• _Task brief_
Only the lines from the one holding "motorlarında üst sıralarda" through the end of the records below are to be reproduced exactly, and pictures are to be omitted.

• _Given entries_
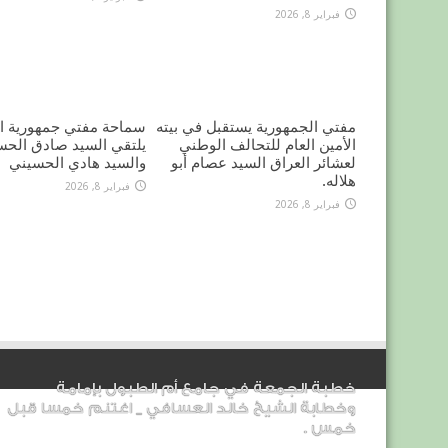
فبراير 8, 2026
مفتي الجمهورية يستقبل في بيته
سماحة مفتي جمهورية ال
الأمين العام للتحالف الوطني
يلتقي السيد صادق الحس
لعشائر العراق السيد عصام أبو
والسيد هادي الحسيني
هلاله.
فبراير 8, 2026
فبراير 8, 2026
خطبة الجمعة في جامع أم الطبول بإمامة
وخطابة الشيخ خالد العسافي _ اغتنم خمسا قبل
خمس .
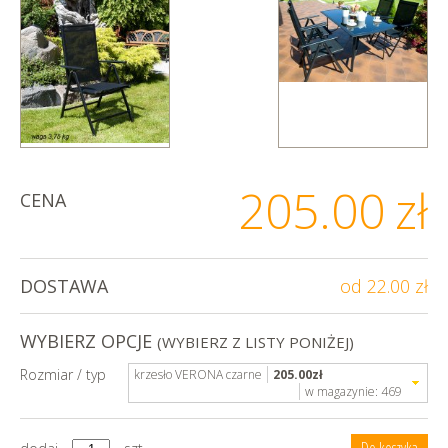
205.00
zł
CENA
DOSTAWA
od 22.00 zł
WYBIERZ OPCJE
(WYBIERZ Z LISTY PONIŻEJ)
Rozmiar / typ
krzesło VERONA czarne
205.00
zł
w magazynie:
469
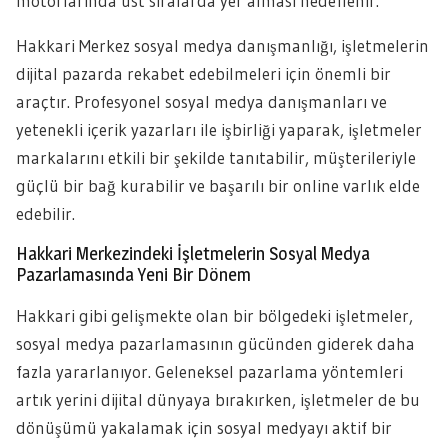
motorlarında üst sıralarda yer alması hedeflenir.
Hakkari Merkez sosyal medya danışmanlığı, işletmelerin
dijital pazarda rekabet edebilmeleri için önemli bir
araçtır. Profesyonel sosyal medya danışmanları ve
yetenekli içerik yazarları ile işbirliği yaparak, işletmeler
markalarını etkili bir şekilde tanıtabilir, müşterileriyle
güçlü bir bağ kurabilir ve başarılı bir online varlık elde
edebilir.
Hakkari Merkezindeki İşletmelerin Sosyal Medya
Pazarlamasında Yeni Bir Dönem
Hakkari gibi gelişmekte olan bir bölgedeki işletmeler,
sosyal medya pazarlamasının gücünden giderek daha
fazla yararlanıyor. Geleneksel pazarlama yöntemleri
artık yerini dijital dünyaya bırakırken, işletmeler de bu
dönüşümü yakalamak için sosyal medyayı aktif bir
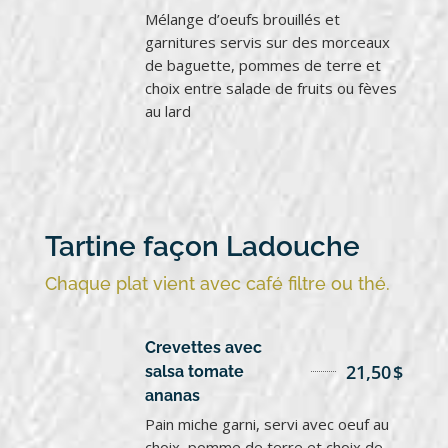
Mélange d’oeufs brouillés et
garnitures servis sur des morceaux
de baguette, pommes de terre et
choix entre salade de fruits ou fèves
au lard
Tartine façon Ladouche
Chaque plat vient avec café filtre ou thé.
Crevettes avec
21,50
$
salsa tomate
ananas
Pain miche garni, servi avec oeuf au
choix, pomme de terre et choix de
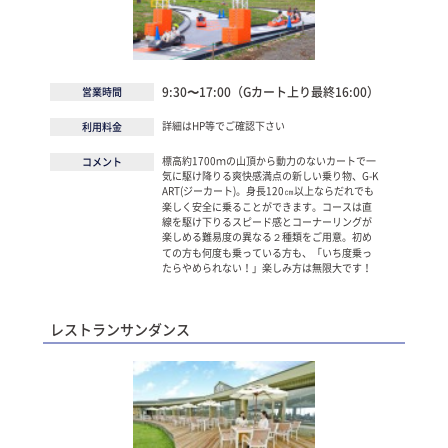
9:30〜17:00（Gカート上り最終16:00）
営業時間
詳細はHP等でご確認下さい
利用料金
標高約1700ｍの山頂から動力のないカートで一
コメント
気に駆け降りる爽快感満点の新しい乗り物、G-K
ART(ジーカート)。身長120㎝以上ならだれでも
楽しく安全に乗ることができます。コースは直
線を駆け下りるスピード感とコーナーリングが
楽しめる難易度の異なる２種類をご用意。初め
ての方も何度も乗っている方も、「いち度乗っ
たらやめられない！」楽しみ方は無限大です！
レストランサンダンス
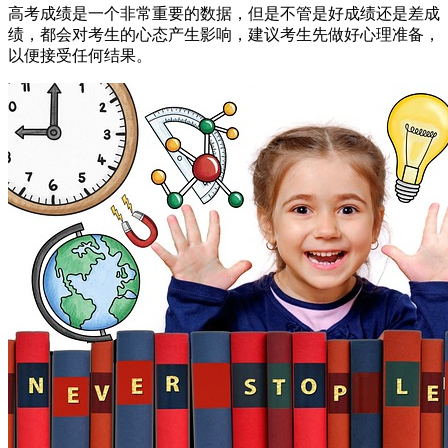
高考成绩是一个非常重要的数据，但是不管是好成绩还是差成
绩，都会对考生的心态产生影响，建议考生先做好心理准备，
以便接受任何结果。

• _Answer space_
motorlarında üst sıralarda yer alması hedeflenir.
Hakkari Merkez sosyal medya danışmanlığı, işletmelerin
dijital pazarda rekabet edebilmeleri için önemli bir
araçtır. Profesyonel sosyal medya danışmanları ve
yetenekli içerik yazarları ile işbirliği yaparak, işletmeler
markalarını etkili bir şekilde tanıtabilir, müşterileriyle
güçlü bir bağ kurabilir ve başarılı bir online varlık elde
edebilir.
Hakkari Merkezindeki İşletmelerin Sosyal Medya
Pazarlamasında Yeni Bir Dönem
Hakkari gibi gelişmekte olan bir bölgedeki işletmeler,
sosyal medya pazarlamasının gücünden giderek daha
fazla yararlanıyor. Geleneksel pazarlama yöntemleri
artık yerini dijital dünyaya bırakırken, işletmeler de bu
dönüşümü yakalamak için sosyal medyayı aktif bir
Mélange d’oeufs brouillés et
garnitures servis sur des morceaux
de baguette, pommes de terre et
choix entre salade de fruits ou fèves
au lard
Tartine façon Ladouche
Chaque plat vient avec café filtre ou thé.
Crevettes avec
21,50
$
salsa tomate
ananas
Pain miche garni, servi avec oeuf au
choix, pomme de terre et choix de
9:30〜17:00（Gカート上り最終16:00）
営業時間
詳細はHP等でご確認下さい
利用料金
標高約1700ｍの山頂から動力のないカートで一
コメント
気に駆け降りる爽快感満点の新しい乗り物、G-K
ART(ジーカート)。身長120㎝以上ならだれでも
楽しく安全に乗ることができます。コースは直
線を駆け下りるスピード感とコーナーリングが
楽しめる難易度の異なる２種類をご用意。初め
ての方も何度も乗っている方も、「いち度乗っ
たらやめられない！」楽しみ方は無限大です！
レストランサンダンス
高考成绩是一个非常重要的数据，但是不管是好成绩还是差成
绩，都会对考生的心态产生影响，建议考生先做好心理准备，
以便接受任何结果。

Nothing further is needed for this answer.